§ YOUR ASSIGNMENT
Your answer should consist only of the records, copied exactly, with the images removed.

§ THE INPUT
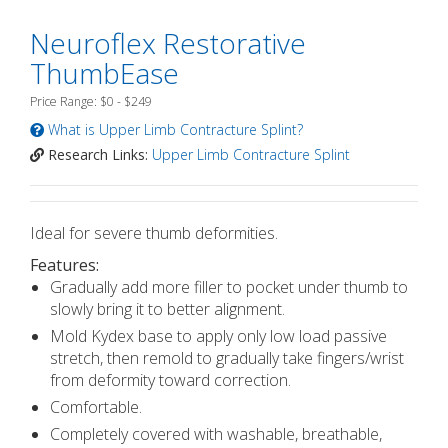
Neuroflex Restorative
ThumbEase
Price Range: $0 - $249
What is Upper Limb Contracture Splint?
Research Links:
Upper Limb Contracture Splint
Ideal for severe thumb deformities.
Features:
Gradually add more filler to pocket under thumb to
slowly bring it to better alignment.
Mold Kydex base to apply only low load passive
stretch, then remold to gradually take fingers/wrist
from deformity toward correction.
Comfortable.
Completely covered with washable, breathable,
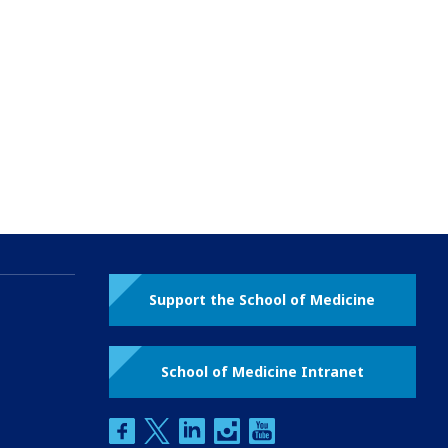
Support the School of Medicine
School of Medicine Intranet
facebook
twitter
linkedin
instagram
youtube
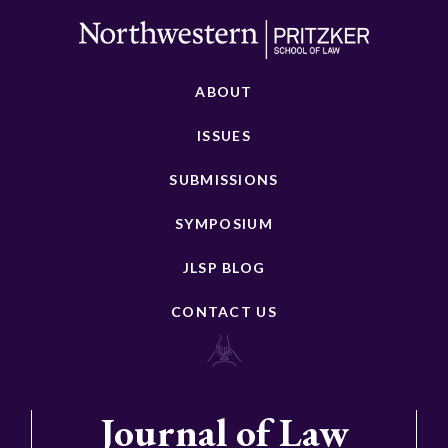
ABOUT
ISSUES
SUBMISSIONS
SYMPOSIUM
JLSP BLOG
CONTACT US
Journal of Law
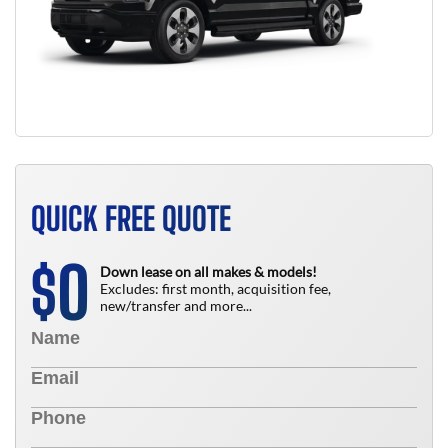
QUICK FREE QUOTE
0
$
Down lease on all makes & models!
Excludes: first month, acquisition fee,
new/transfer and more...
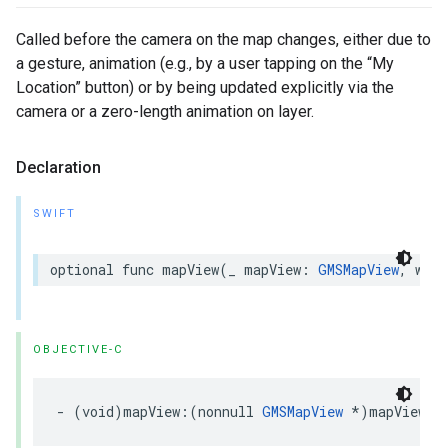
Called before the camera on the map changes, either due to
a gesture, animation (e.g., by a user tapping on the “My
Location” button) or by being updated explicitly via the
camera or a zero-length animation on layer.
Declaration
SWIFT
optional
func
mapView
(
_
mapView
:
GMSMapView
,
will
OBJECTIVE-C
-
(
void
)
mapView
:(
nonnull
GMSMapView
*
)
mapView
w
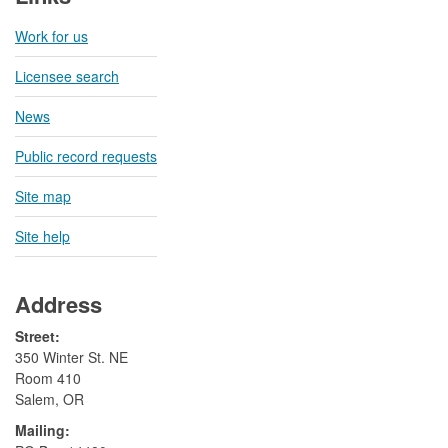
Work for us
Licensee search
News
Public record requests
Site map
Site help
Address
Street:
350 Winter St. NE
Room 410
Salem, OR
Mailing:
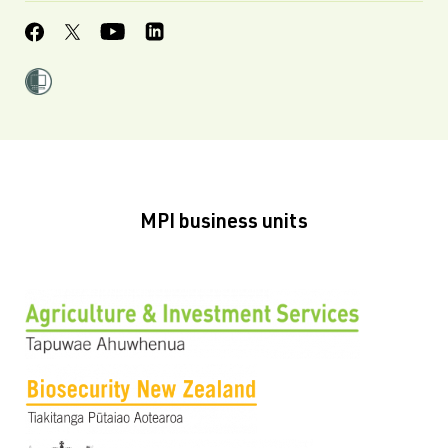
MPI business units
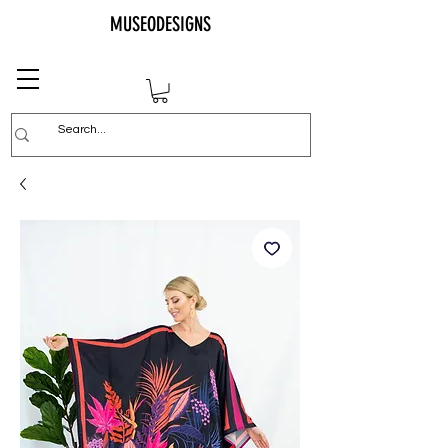
MUSEODESIGNS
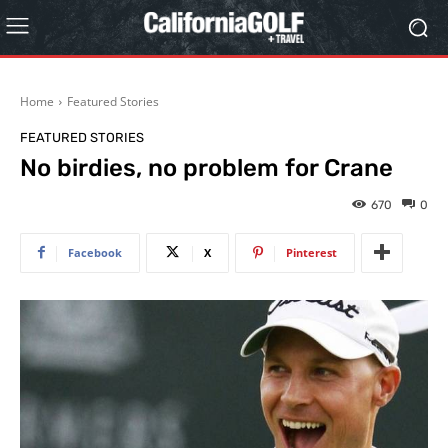
Home
Featured Stories
FEATURED STORIES
No birdies, no problem for Crane
670
0
Facebook
X
Pinterest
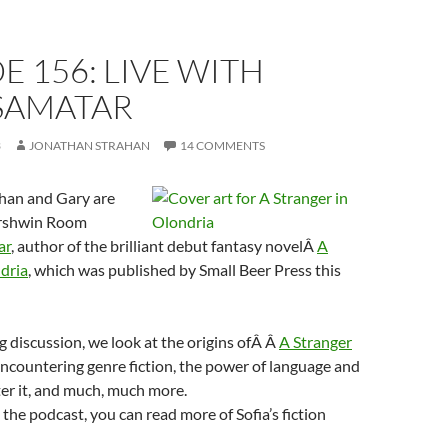
E 156: LIVE WITH
 SAMATAR
3
JONATHAN STRAHAN
14 COMMENTS
han and Gary are
ershwin Room
ar
, author of the brilliant debut fantasy novelÂ
A
dria
, which was published by Small Beer Press this
g discussion, we look at the origins ofÂ Â
A Stranger
encountering genre fiction, the power of language and
r it, and much, much more.
the podcast, you can read more of Sofia’s fiction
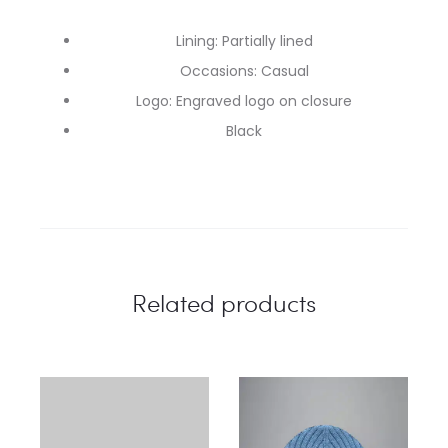
Lining: Partially lined
Occasions: Casual
Logo: Engraved logo on closure
Black
Related products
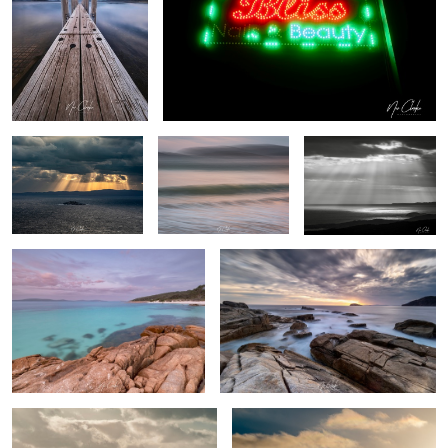
Stairway to heaven
My local beach (ICM)
Heavenly Rays
Whalers Cove
Southern Ocean
By the beach
Freedom flight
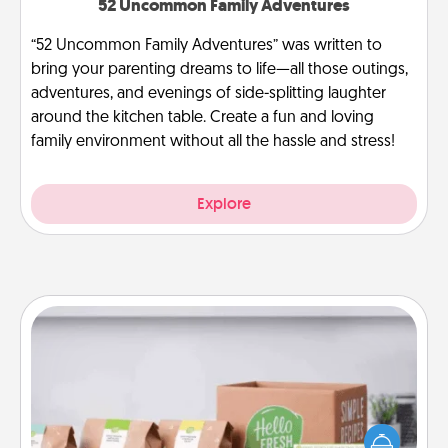
52 Uncommon Family Adventures
“52 Uncommon Family Adventures” was written to
bring your parenting dreams to life—all those outings,
adventures, and evenings of side-splitting laughter
around the kitchen table. Create a fun and loving
family environment without all the hassle and stress!
Explore
Meal Prep
For the busy person in your life, gift a month or two
of a meal preparation service like HelloFresh. If you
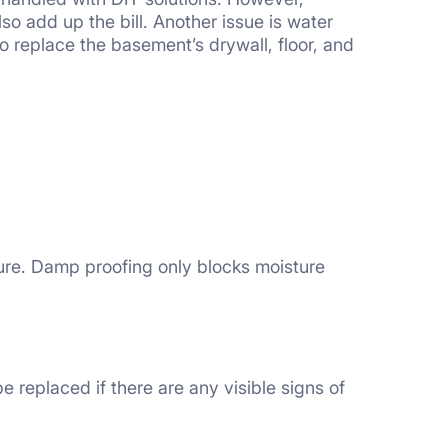
lso add up the bill. Another issue is water
o replace the basement’s drywall, floor, and
sure. Damp proofing only blocks moisture
e replaced if there are any visible signs of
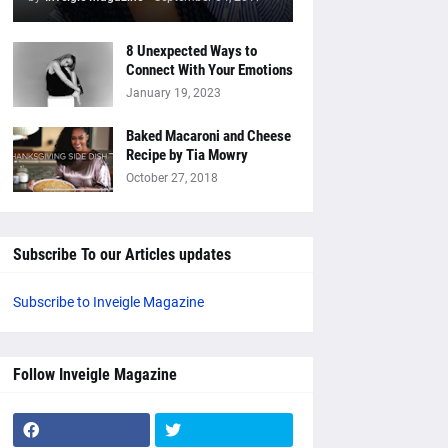
8 Unexpected Ways to
Connect With Your Emotions
January 19, 2023
Baked Macaroni and Cheese
Recipe by Tia Mowry
October 27, 2018
Subscribe To our Articles updates
Subscribe to Inveigle Magazine
Follow Inveigle Magazine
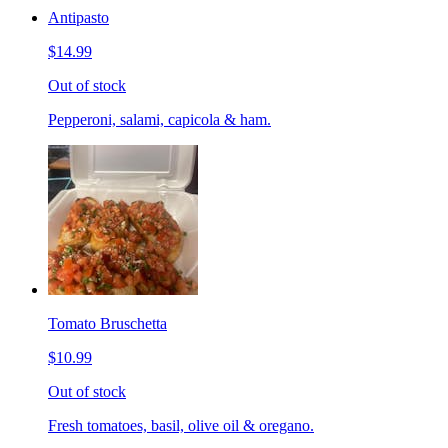
Antipasto
$14.99
Out of stock
Pepperoni, salami, capicola & ham.
Tomato Bruschetta
$10.99
Out of stock
Fresh tomatoes, basil, olive oil & oregano.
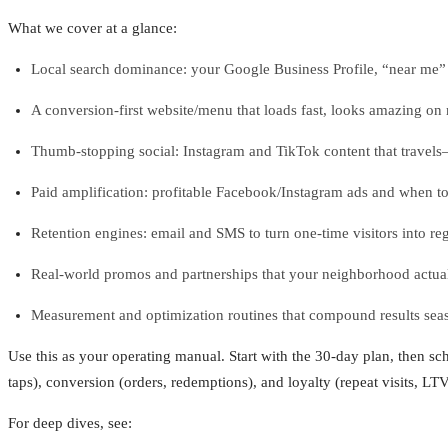
What we cover at a glance:
Local search dominance: your Google Business Profile, “near me” vi
A conversion-first website/menu that loads fast, looks amazing on m
Thumb-stopping social: Instagram and TikTok content that trave
Paid amplification: profitable Facebook/Instagram ads and when t
Retention engines: email and SMS to turn one-time visitors into reg
Real-world promos and partnerships that your neighborhood actual
Measurement and optimization routines that compound results seas
Use this as your operating manual. Start with the 30-day plan, then s
taps), conversion (orders, redemptions), and loyalty (repeat visits, LTV
For deep dives, see:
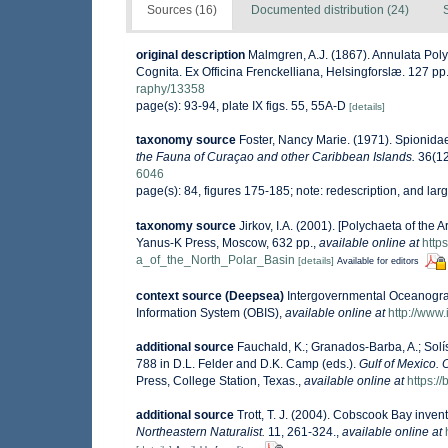
Sources (16)
Documented distribution (24)
original description
Malmgren, A.J. (1867). Annulata Po
Cognita. Ex Officina Frenckelliana, Helsingforslæ. 127 pp.
raphy/13358
page(s): 93-94, plate IX figs. 55, 55A-D
[details]
taxonomy source
Foster, Nancy Marie. (1971). Spionida
the Fauna of Curaçao and other Caribbean Islands.
36(12
6046
page(s): 84, figures 175-185; note: redescription, and l
taxonomy source
Jirkov, I.A. (2001). [Polychaeta of th
Yanus-K Press, Moscow, 632 pp.
,
available online at
http
a_of_the_North_Polar_Basin
[details]
Available for editors
context source (Deepsea)
Intergovernmental Oceanogr
Information System (OBIS)
,
available online at
http://www.
additional source
Fauchald, K.; Granados-Barba, A.; Solí
788 in D.L. Felder and D.K. Camp (eds.).
Gulf of Mexico. 
Press, College Station, Texas.
,
available online at
https:
additional source
Trott, T. J. (2004). Cobscook Bay invent
Northeastern Naturalist.
11, 261-324.
,
available online at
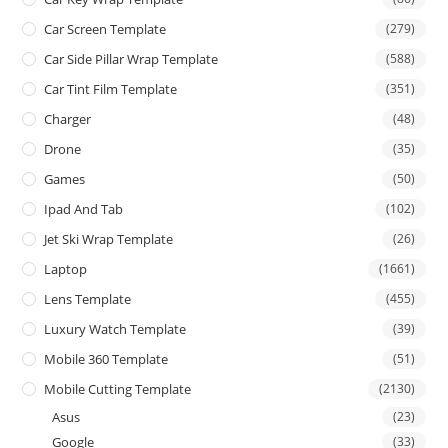
Car Screen Template
(279)
Car Side Pillar Wrap Template
(588)
Car Tint Film Template
(351)
Charger
(48)
Drone
(35)
Games
(50)
Ipad And Tab
(102)
Jet Ski Wrap Template
(26)
Laptop
(1661)
Lens Template
(455)
Luxury Watch Template
(39)
Mobile 360 Template
(51)
Mobile Cutting Template
(2130)
Asus
(23)
Google
(33)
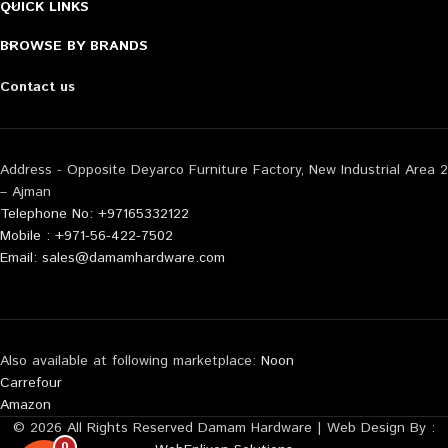
QUICK LINKS
BROWSE BY BRANDS
Contact us
Address - Opposite Deyarco Furniture Factory, New Industrial Area 2
– Ajman
Telephone No: +97165332122
Mobile : +971-56-422-7502
Email: sales@damamhardware.com
Also available at following marketplace:
Noon
Carrefour
Amazon
© 2026 All Rights Reserved Damam Hardware | Web Design By :
0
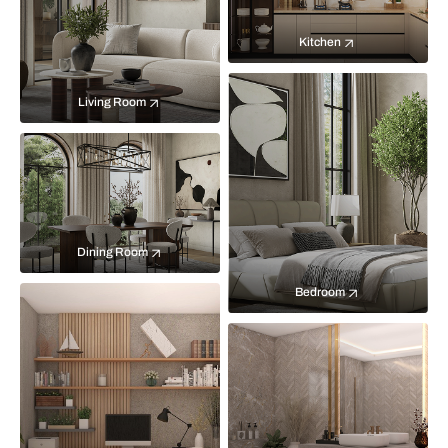
Kitchen
Living Room
Dining Room
Bedroom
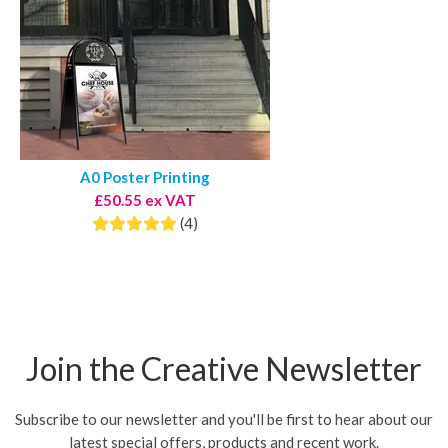
A0 Poster Printing
£50.55 ex VAT
(4)
Join the Creative Newsletter
Subscribe to our newsletter and you'll be first to hear about our
latest special offers, products and recent work.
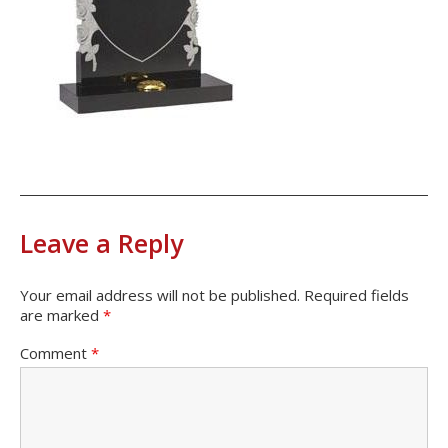
Leave a Reply
Your email address will not be published.
Required fields
are marked
*
Comment
*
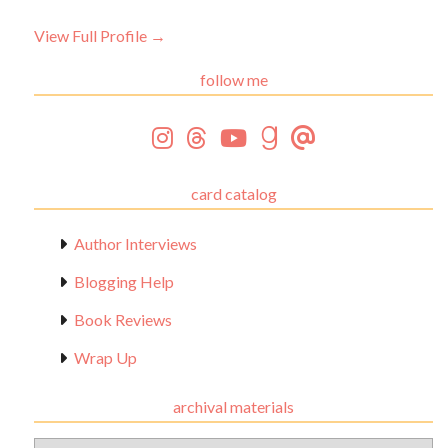
View Full Profile →
follow me
card catalog
Author Interviews
Blogging Help
Book Reviews
Wrap Up
archival materials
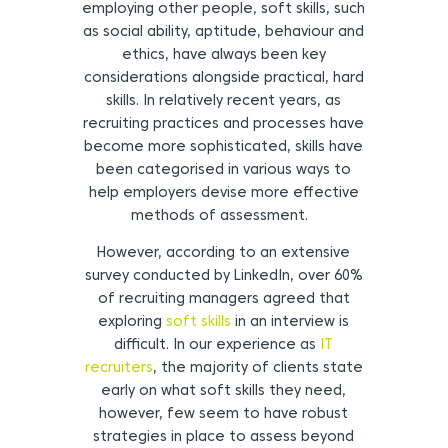
employing other people, soft skills, such
as social ability, aptitude, behaviour and
ethics, have always been key
considerations alongside practical, hard
skills. In relatively recent years, as
recruiting practices and processes have
become more sophisticated, skills have
been categorised in various ways to
help employers devise more effective
methods of assessment.
However, according to an extensive
survey conducted by LinkedIn, over 60%
of recruiting managers agreed that
exploring
soft skills
in an interview is
difficult. In our experience as
IT
recruiters
, the majority of clients state
early on what soft skills they need,
however, few seem to have robust
strategies in place to assess beyond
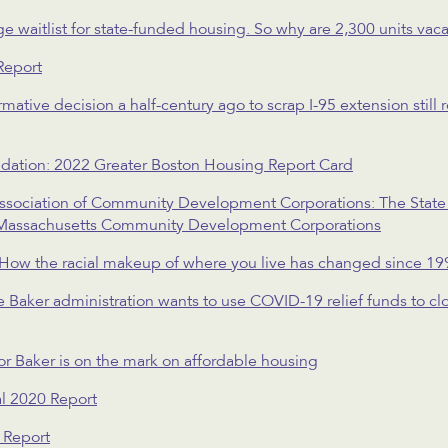
 waitlist for state-funded housing. So why are 2,300 units vac
Report
mative decision a half-century ago to scrap I-95 extension still 
dation: 2022 Greater Boston Housing Report Card
sociation of Community Development Corporations: The State
Massachusetts Community Development Corporations
How the racial makeup of where you live has changed since 19
Baker administration wants to use COVID-19 relief funds to clo
r Baker is on the mark on affordable housing
l 2020 Report
 Report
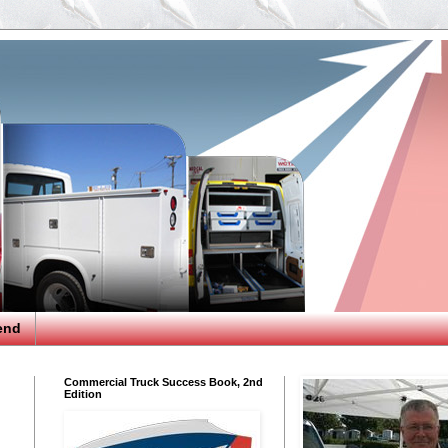
end
Commercial Truck Success Book, 2nd
Edition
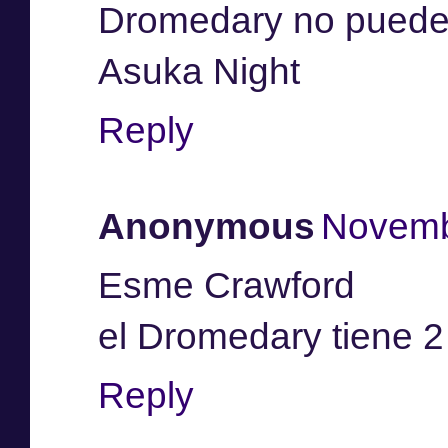
Dromedary no pueden
Asuka Night
Reply
Anonymous
Novemb
Esme Crawford
el Dromedary tiene 2
Reply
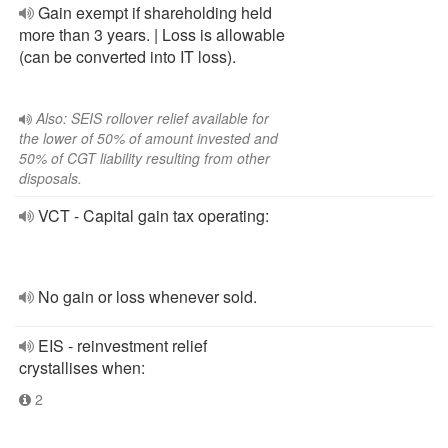
Gain exempt if shareholding held
more than 3 years. | Loss is allowable
(can be converted into IT loss).
Also: SEIS rollover relief available for
the lower of 50% of amount invested and
50% of CGT liability resulting from other
disposals.
VCT - Capital gain tax operating:
No gain or loss whenever sold.
EIS - reinvestment relief
crystallises when:
2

§ ANSWER SPACE
Neuroflex Restorative
ThumbEase
Price Range: $0 - $249
What is Upper Limb Contracture Splint?
Research Links:
Upper Limb Contracture Splint
Ideal for severe thumb deformities.
Features:
Gradually add more filler to pocket under thumb to
slowly bring it to better alignment.
Mold Kydex base to apply only low load passive
stretch, then remold to gradually take fingers/wrist
from deformity toward correction.
Comfortable.
Completely covered with washable, breathable,
Support the School of Medicine
School of Medicine Intranet
facebook
twitter
linkedin
instagram
youtube
ABOUT
ISSUES
SUBMISSIONS
SYMPOSIUM
JLSP BLOG
CONTACT US
Journal of Law
QUICK FREE QUOTE
0
$
Down lease on all makes & models!
Excludes: first month, acquisition fee,
new/transfer and more...
Called before the camera on the map changes, either due to
a gesture, animation (e.g., by a user tapping on the “My
Location” button) or by being updated explicitly via the
camera or a zero-length animation on layer.
Declaration
SWIFT
optional
func
mapView
(
_
mapView
:
GMSMapView
,
will
OBJECTIVE-C
-
(
void
)
mapView
:(
nonnull
GMSMapView
*
)
mapView
w
Work for us
Licensee search
News
Public record requests
Site map
Site help
Address
Street:
350 Winter St. NE
Room 410
Salem, OR
Mailing:
MPI business units
MUSEODESIGNS
Home
Featured Stories
FEATURED STORIES
No birdies, no problem for Crane
670
0
Facebook
X
Pinterest
E 156: LIVE WITH
 SAMATAR
3
JONATHAN STRAHAN
14 COMMENTS
han and Gary are
ershwin Room
ar
, author of the brilliant debut fantasy novelÂ
A
dria
, which was published by Small Beer Press this
g discussion, we look at the origins ofÂ Â
A Stranger
encountering genre fiction, the power of language and
r it, and much, much more.
the podcast, you can read more of Sofia’s fiction
Lining: Partially lined
Occasions: Casual
Logo: Engraved logo on closure
Black
Related products
Stairway to heaven
My local beach (ICM)
Heavenly Rays
Whalers Cove
Southern Ocean
By the beach
Freedom flight
52 Uncommon Family Adventures
“52 Uncommon Family Adventures” was written to
bring your parenting dreams to life—all those outings,
adventures, and evenings of side-splitting laughter
around the kitchen table. Create a fun and loving
family environment without all the hassle and stress!
Explore
Meal Prep
For the busy person in your life, gift a month or two
of a meal preparation service like HelloFresh. If you
lso add up the bill. Another issue is water
o replace the basement’s drywall, floor, and
sure. Damp proofing only blocks moisture
e replaced if there are any visible signs of
8 Unexpected Ways to
Connect With Your Emotions
January 19, 2023
Baked Macaroni and Cheese
Recipe by Tia Mowry
October 27, 2018
Subscribe To our Articles updates
Subscribe to Inveigle Magazine
Follow Inveigle Magazine
Antipasto
$14.99
Out of stock
Pepperoni, salami, capicola & ham.
Tomato Bruschetta
$10.99
Out of stock
Fresh tomatoes, basil, olive oil & oregano.
What we cover at a glance:
Local search dominance: your Google Business Profile, “near me” vi
A conversion-first website/menu that loads fast, looks amazing on m
Thumb-stopping social: Instagram and TikTok content that trave
Paid amplification: profitable Facebook/Instagram ads and when t
Retention engines: email and SMS to turn one-time visitors into reg
Real-world promos and partnerships that your neighborhood actual
Measurement and optimization routines that compound results seas
Use this as your operating manual. Start with the 30-day plan, then s
taps), conversion (orders, redemptions), and loyalty (repeat visits, LTV
For deep dives, see:
Sources (16)
Documented distribution (24)
original description
Malmgren, A.J. (1867). Annulata Po
Cognita. Ex Officina Frenckelliana, Helsingforslæ. 127 pp.
raphy/13358
page(s): 93-94, plate IX figs. 55, 55A-D
[details]
taxonomy source
Foster, Nancy Marie. (1971). Spionida
the Fauna of Curaçao and other Caribbean Islands.
36(12
6046
page(s): 84, figures 175-185; note: redescription, and l
taxonomy source
Jirkov, I.A. (2001). [Polychaeta of th
Yanus-K Press, Moscow, 632 pp.
,
available online at
http
a_of_the_North_Polar_Basin
[details]
Available for editors
context source (Deepsea)
Intergovernmental Oceanogr
Information System (OBIS)
,
available online at
http://www.
additional source
Fauchald, K.; Granados-Barba, A.; Solí
788 in D.L. Felder and D.K. Camp (eds.).
Gulf of Mexico. 
Press, College Station, Texas.
,
available online at
https:
additional source
Trott, T. J. (2004). Cobscook Bay invent
Northeastern Naturalist.
11, 261-324.
,
available online at
Car Screen Template
(279)
Car Side Pillar Wrap Template
(588)
Car Tint Film Template
(351)
Charger
(48)
Drone
(35)
Games
(50)
Ipad And Tab
(102)
Jet Ski Wrap Template
(26)
Laptop
(1661)
Lens Template
(455)
Luxury Watch Template
(39)
Mobile 360 Template
(51)
Mobile Cutting Template
(2130)
Asus
(23)
Google
(33)
QUICK LINKS
BROWSE BY BRANDS
Contact us
Address - Opposite Deyarco Furniture Factory, New Industrial Area 2
– Ajman
Telephone No: +97165332122
Mobile : +971-56-422-7502
Email: sales@damamhardware.com
Also available at following marketplace:
Noon
Carrefour
Amazon
© 2026 All Rights Reserved Damam Hardware | Web Design By :
0
Kitchen
Living Room
Dining Room
Bedroom
A0 Poster Printing
£50.55 ex VAT
(4)
Join the Creative Newsletter
Subscribe to our newsletter and you'll be first to hear about our
latest special offers, products and recent work.
Leave a Reply
Your email address will not be published.
Required fields
are marked
*
Comment
*
View Full Profile →
follow me
card catalog
Author Interviews
Blogging Help
Book Reviews
Wrap Up
archival materials
employing other people, soft skills, such
as social ability, aptitude, behaviour and
ethics, have always been key
considerations alongside practical, hard
skills. In relatively recent years, as
recruiting practices and processes have
become more sophisticated, skills have
been categorised in various ways to
help employers devise more effective
methods of assessment.
However, according to an extensive
survey conducted by LinkedIn, over 60%
of recruiting managers agreed that
exploring
soft skills
in an interview is
difficult. In our experience as
IT
recruiters
, the majority of clients state
early on what soft skills they need,
however, few seem to have robust
strategies in place to assess beyond
 waitlist for state-funded housing. So why are 2,300 units vac
Report
mative decision a half-century ago to scrap I-95 extension still 
dation: 2022 Greater Boston Housing Report Card
sociation of Community Development Corporations: The State
Massachusetts Community Development Corporations
How the racial makeup of where you live has changed since 19
Baker administration wants to use COVID-19 relief funds to clo
r Baker is on the mark on affordable housing
l 2020 Report
 Report
end
Commercial Truck Success Book, 2nd
Edition
Dromedary no pueden
Asuka Night
Reply
Anonymous
Novemb
Esme Crawford
el Dromedary tiene 2
Reply
Gain exempt if shareholding held
more than 3 years. | Loss is allowable
(can be converted into IT loss).
Also: SEIS rollover relief available for
the lower of 50% of amount invested and
50% of CGT liability resulting from other
disposals.
VCT - Capital gain tax operating:
No gain or loss whenever sold.
EIS - reinvestment relief
crystallises when:
2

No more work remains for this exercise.